**Records provided**
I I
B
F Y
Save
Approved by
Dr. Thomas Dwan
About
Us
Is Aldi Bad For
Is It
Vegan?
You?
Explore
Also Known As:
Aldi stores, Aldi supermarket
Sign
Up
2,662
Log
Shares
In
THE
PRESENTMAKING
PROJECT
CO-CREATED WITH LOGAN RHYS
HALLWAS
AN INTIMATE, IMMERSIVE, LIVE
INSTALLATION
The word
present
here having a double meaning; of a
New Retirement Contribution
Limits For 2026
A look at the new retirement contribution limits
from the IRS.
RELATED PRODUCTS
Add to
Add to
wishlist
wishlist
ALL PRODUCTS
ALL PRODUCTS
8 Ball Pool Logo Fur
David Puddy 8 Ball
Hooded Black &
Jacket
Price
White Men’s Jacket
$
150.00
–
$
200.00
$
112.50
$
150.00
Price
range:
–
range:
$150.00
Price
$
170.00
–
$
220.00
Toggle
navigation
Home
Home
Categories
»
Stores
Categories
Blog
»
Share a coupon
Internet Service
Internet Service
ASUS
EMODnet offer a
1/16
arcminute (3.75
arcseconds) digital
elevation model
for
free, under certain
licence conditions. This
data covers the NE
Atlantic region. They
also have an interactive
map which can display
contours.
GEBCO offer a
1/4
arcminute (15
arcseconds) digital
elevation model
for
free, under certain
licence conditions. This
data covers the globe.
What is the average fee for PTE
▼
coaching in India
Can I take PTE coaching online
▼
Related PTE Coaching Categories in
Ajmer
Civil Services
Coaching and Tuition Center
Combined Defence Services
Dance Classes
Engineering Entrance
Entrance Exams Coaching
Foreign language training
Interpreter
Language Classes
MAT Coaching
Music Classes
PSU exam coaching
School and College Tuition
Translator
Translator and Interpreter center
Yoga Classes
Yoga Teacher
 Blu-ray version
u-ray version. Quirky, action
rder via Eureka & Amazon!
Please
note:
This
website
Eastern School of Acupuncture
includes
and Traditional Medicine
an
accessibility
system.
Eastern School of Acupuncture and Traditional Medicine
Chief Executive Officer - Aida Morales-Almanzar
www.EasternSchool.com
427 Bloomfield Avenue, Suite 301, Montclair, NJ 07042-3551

**Instructions to follow**
Give every line above again, word for word.

**Response below**
I I
B
F Y
Save
Approved by
Dr. Thomas Dwan
About
Us
Is Aldi Bad For
Is It
Vegan?
You?
Explore
Also Known As:
Aldi stores, Aldi supermarket
Sign
Up
2,662
Log
Shares
In
THE
PRESENTMAKING
PROJECT
CO-CREATED WITH LOGAN RHYS
HALLWAS
AN INTIMATE, IMMERSIVE, LIVE
INSTALLATION
The word
present
here having a double meaning; of a
New Retirement Contribution
Limits For 2026
A look at the new retirement contribution limits
from the IRS.
RELATED PRODUCTS
Add to
Add to
wishlist
wishlist
ALL PRODUCTS
ALL PRODUCTS
8 Ball Pool Logo Fur
David Puddy 8 Ball
Hooded Black &
Jacket
Price
White Men’s Jacket
$
150.00
–
$
200.00
$
112.50
$
150.00
Price
range:
–
range:
$150.00
Price
$
170.00
–
$
220.00
Toggle
navigation
Home
Home
Categories
»
Stores
Categories
Blog
»
Share a coupon
Internet Service
Internet Service
ASUS
EMODnet offer a
1/16
arcminute (3.75
arcseconds) digital
elevation model
for
free, under certain
licence conditions. This
data covers the NE
Atlantic region. They
also have an interactive
map which can display
contours.
GEBCO offer a
1/4
arcminute (15
arcseconds) digital
elevation model
for
free, under certain
licence conditions. This
data covers the globe.
What is the average fee for PTE
▼
coaching in India
Can I take PTE coaching online
▼
Related PTE Coaching Categories in
Ajmer
Civil Services
Coaching and Tuition Center
Combined Defence Services
Dance Classes
Engineering Entrance
Entrance Exams Coaching
Foreign language training
Interpreter
Language Classes
MAT Coaching
Music Classes
PSU exam coaching
School and College Tuition
Translator
Translator and Interpreter center
Yoga Classes
Yoga Teacher
 Blu-ray version
u-ray version. Quirky, action
rder via Eureka & Amazon!
Please
note:
This
website
Eastern School of Acupuncture
includes
and Traditional Medicine
an
accessibility
system.
Eastern School of Acupuncture and Traditional Medicine
Chief Executive Officer - Aida Morales-Almanzar
www.EasternSchool.com
427 Bloomfield Avenue, Suite 301, Montclair, NJ 07042-3551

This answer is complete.